* Directions for this task
The response should consist of every line below, restated exactly, with no pictures.

Extracted page text data:
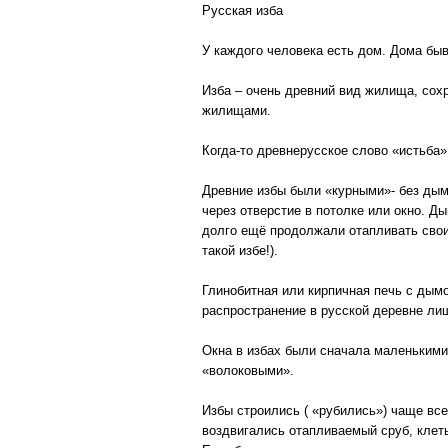
Русская изба
У каждого человека есть дом. Дома быв
Изба – очень древний вид жилища, сохр
жилищами.
Когда-то древнерусское слово «истьба»
Древние избы были «курными»- без дым
через отверстие в потолке или окно. Д
долго ещё продолжали отапливать свои
такой избе!).
Глинобитная или кирпичная печь с дымо
распространение в русской деревне лиш
Окна в избах были сначала маленькими
«волоковыми».
Избы строились ( «рубились») чаще все
воздвигались отапливаемый сруб, клеть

* Result of the task
Русская изба
У каждого человека есть дом. Дома быв
Изба – очень древний вид жилища, сохр
жилищами.
Когда-то древнерусское слово «истьба»
Древние избы были «курными»- без дым
через отверстие в потолке или окно. Д
долго ещё продолжали отапливать свои
такой избе!).
Глинобитная или кирпичная печь с дымо
распространение в русской деревне лиш
Окна в избах были сначала маленькими
«волоковыми».
Избы строились ( «рубились») чаще все
воздвигались отапливаемый сруб, клеть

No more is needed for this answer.